Daniel Castelo, William Kellon Quick Professor of Theology and Methodist Studies, Duke Divinity School
“I have been waiting on this book from Cheryl Bridges Johns since reading Pentecostal Formation. Her argument there that the Holy Spirit shapes human discipleship in the way of the anointed messiah and living Christ is here extended to show that the same Spirit does so through re-enchanting the human imagination to be curious about the strange and dangerous world of the Bible. Feast on this volume and open yourself up to God’s mystery being unveiled in our daily lives, even in a late modern world.”
Amos Yong, professor of theology and mission, Fuller Theological Seminary
“Cheryl Bridges Johns exposes the shallowness of current perceptions of Scripture in many Evangelical and Pentecostal contexts and then invites us to inhabit a new world—a liminal space where the Bible opens us to the beauty and mystery of the triune life of God. Johns’s vision of and for Scripture in Re-enchanting the Text calls us into deeper, richer participation in God’s revelation and presence. This vision is vital to engage the next generation, whose members long for true spirituality and value authenticity.”
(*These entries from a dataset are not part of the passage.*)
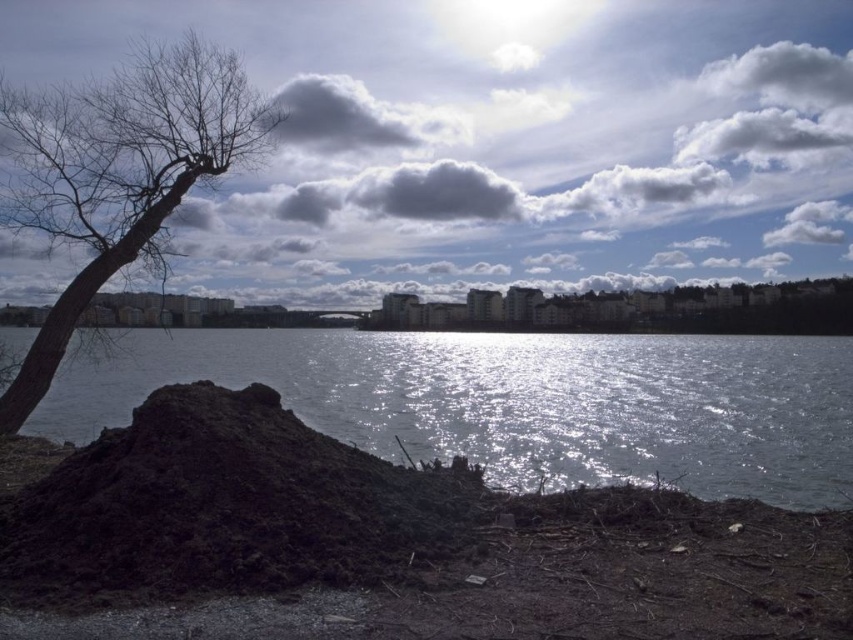 Question: Estimate the real-world distances between objects in this image. Which object is closer to the cloudy sky at upper center?

Choices:
 (A) dark soil mound at lower left
 (B) glistening water at center
 (C) bare wood tree at left

Answer: (B)

Question: Which point is closer to the camera?

Choices:
 (A) (224, 88)
 (B) (224, 544)
 (C) (573, 40)
 (D) (526, 483)

Answer: (B)

Question: Which point is farther to the camera?

Choices:
 (A) bare wood tree at left
 (B) glistening water at center
 (C) cloudy sky at upper center

Answer: (C)

Question: Is dark soil mound at lower left below bare wood tree at left?

Choices:
 (A) no
 (B) yes

Answer: (B)

Question: Does glistening water at center have a larger size compared to dark soil mound at lower left?

Choices:
 (A) yes
 (B) no

Answer: (A)

Question: Is cloudy sky at upper center to the right of glistening water at center from the viewer's perspective?

Choices:
 (A) yes
 (B) no

Answer: (A)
Rev. Jacqueline Grey, professor of biblical studies, Alphacrucis University College, Australia
“Under the rubric of re-enchantment, Cheryl Bridges Johns sounds a clarion call for rediscovering something that has been lost in the worldview bequeathed to us by the Western Enlightenment in all the regions and ecclesial traditions where its sway has prevailed. The domains of contemporary Evangelical Christianity have not escaped its influence—even and especially in the precincts of its reputedly ‘high’ view of Scripture. In terms of Scripture’s own most-favored rubric, what has been lost is both the idea and the experience of ‘the holy.’ Johns traces the lineage of this loss in modern thought and Western Christendom, particularly in its ways of viewing and handling the biblical text. And for the household of faith, argues Johns, this has increasingly meant the loss of our own postmodern children, who are longing to inhabit a re-enchanted world and a re-enchanted text that would underwrite it. In the light of Pentecost, rather than the Enlightenment, Johns points the way to a re-envisioning and a re-experiencing of the biblical text as Holy Scripture in the presence of the Holy Spirit. In so doing, Johns has opened through this wide-ranging work an urgent, timely, and evocative discussion.”
Rickie Moore, Lee University
Cheryl Bridges Johns (PhD, Southern Baptist Theological Seminary) is a pastor and theologian who has taught college and seminary students for over forty years. She is visiting professor and director of the Pentecostal House of Studies at United Theological Seminary and lives in Cleveland, Tennessee. Johns previously taught at Pentecostal Theological Seminary and is past president of the Society for Pentecostal Studies. She has researched the ways human development intersects with spiritual transformation for over three decades.